To remodel functional neuronal connectivity, neurons often alter dendrite arbors through elimination and subsequent regeneration of dendritic branches. However, the intrinsic mechanisms underlying this developmentally programmed dendrite regeneration and whether it shares common machinery with injury-induced regeneration remain largely unknown. Drosophila class IV dendrite arborization (C4da) sensory neurons regenerate adult-specific dendrites after eliminating larval dendrites during metamorphosis. Here we show that the microRNA miR-87 is a critical regulator of dendrite regeneration in Drosophila. miR-87 knockout impairs dendrite regeneration after developmentally-programmed pruning, whereas miR-87 overexpression in C4da neurons leads to precocious initiation of dendrite regeneration. Genetic analyses indicate that the transcriptional repressor Tramtrack69 (Ttk69) is a functional target for miR-87-mediated repression as ttk69 expression is increased in miR-87 knockout neurons and reducing ttk69 expression restores dendrite regeneration to mutants lacking miR-87 function. We further show that miR-87 is required for dendrite regeneration after acute injury in the larval stage, providing a mechanistic link between developmentally programmed and injury-induced dendrite regeneration. These findings thus indicate that miR-87 promotes dendrite regrowth during regeneration at least in part through suppressing Ttk69 in Drosophila sensory neurons and suggest that developmental and injury-induced dendrite regeneration share a common intrinsic mechanism to reactivate dendrite growth.

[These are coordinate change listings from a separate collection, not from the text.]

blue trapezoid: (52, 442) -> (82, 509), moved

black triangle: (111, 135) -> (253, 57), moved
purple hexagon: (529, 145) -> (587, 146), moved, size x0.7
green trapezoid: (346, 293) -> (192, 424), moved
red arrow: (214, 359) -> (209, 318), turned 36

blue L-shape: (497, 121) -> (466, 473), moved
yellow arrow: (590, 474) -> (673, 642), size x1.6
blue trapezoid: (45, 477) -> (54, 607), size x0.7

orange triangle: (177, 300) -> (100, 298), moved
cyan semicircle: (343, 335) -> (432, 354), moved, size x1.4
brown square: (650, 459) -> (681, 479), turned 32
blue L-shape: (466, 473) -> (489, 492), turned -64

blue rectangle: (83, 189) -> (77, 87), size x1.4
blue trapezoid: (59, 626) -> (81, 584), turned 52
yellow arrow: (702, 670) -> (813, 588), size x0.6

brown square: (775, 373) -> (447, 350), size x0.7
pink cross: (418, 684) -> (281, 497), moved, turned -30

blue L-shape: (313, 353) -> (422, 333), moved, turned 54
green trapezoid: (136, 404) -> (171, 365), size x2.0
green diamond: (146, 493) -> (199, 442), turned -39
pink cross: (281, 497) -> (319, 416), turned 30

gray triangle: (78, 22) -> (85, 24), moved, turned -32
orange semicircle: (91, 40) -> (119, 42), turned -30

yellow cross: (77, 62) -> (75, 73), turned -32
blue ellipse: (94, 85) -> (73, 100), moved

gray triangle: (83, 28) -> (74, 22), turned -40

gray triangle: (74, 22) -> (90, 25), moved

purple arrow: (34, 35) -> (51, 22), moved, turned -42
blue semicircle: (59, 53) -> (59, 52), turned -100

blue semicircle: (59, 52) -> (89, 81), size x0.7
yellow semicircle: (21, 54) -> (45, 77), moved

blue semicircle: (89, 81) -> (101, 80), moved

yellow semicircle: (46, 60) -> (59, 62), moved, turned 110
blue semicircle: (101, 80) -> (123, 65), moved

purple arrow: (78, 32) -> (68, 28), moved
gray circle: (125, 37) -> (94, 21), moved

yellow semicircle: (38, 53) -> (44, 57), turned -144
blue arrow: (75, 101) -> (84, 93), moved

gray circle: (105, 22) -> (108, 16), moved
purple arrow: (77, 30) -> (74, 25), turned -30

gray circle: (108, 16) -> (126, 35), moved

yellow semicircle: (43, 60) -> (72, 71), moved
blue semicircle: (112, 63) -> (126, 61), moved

为了重塑功能性神经元连通性，神经元通常通过消除和随后再生树突分支来改变树突状乔木。然而，这种发育程序化的枝晶再生的基本内在机制以及它是否与损伤诱导的再生共享共同的机制仍然未知。果蝇类IV树突乔木（C4da）感觉神经元消除变态期间的幼虫树突后，重新生成成人特定的树突。在这里，我们显示microRNA miR-87是果蝇中树突再生的关键调节剂。miR-87基因敲除削弱了发育程序修剪后的枝晶再生，而miR-87C4da神经元的过度表达导致早熟的树突再生。遗传分析表明，转录阻遏物Tramtrack69（Ttk69）是miR-87介导的阻遏的功能靶标，因为ttk69在miR-87敲除神经元中的表达增加，而ttk69表达的降低将树突再生恢复为缺乏miR-87功能的突变体。我们进一步表明，在幼虫期急性损伤后，树突再生需要miR-87，这在发育程序化和损伤诱导的树突再生之间提供了机械联系。这些发现因此表明miR-87通过抑制果蝇感觉神经元中的Ttk69至少在一定程度上促进了树突再生，并表明发育和损伤诱导的树突再生具有共同的内在机制来重新激活树突生长。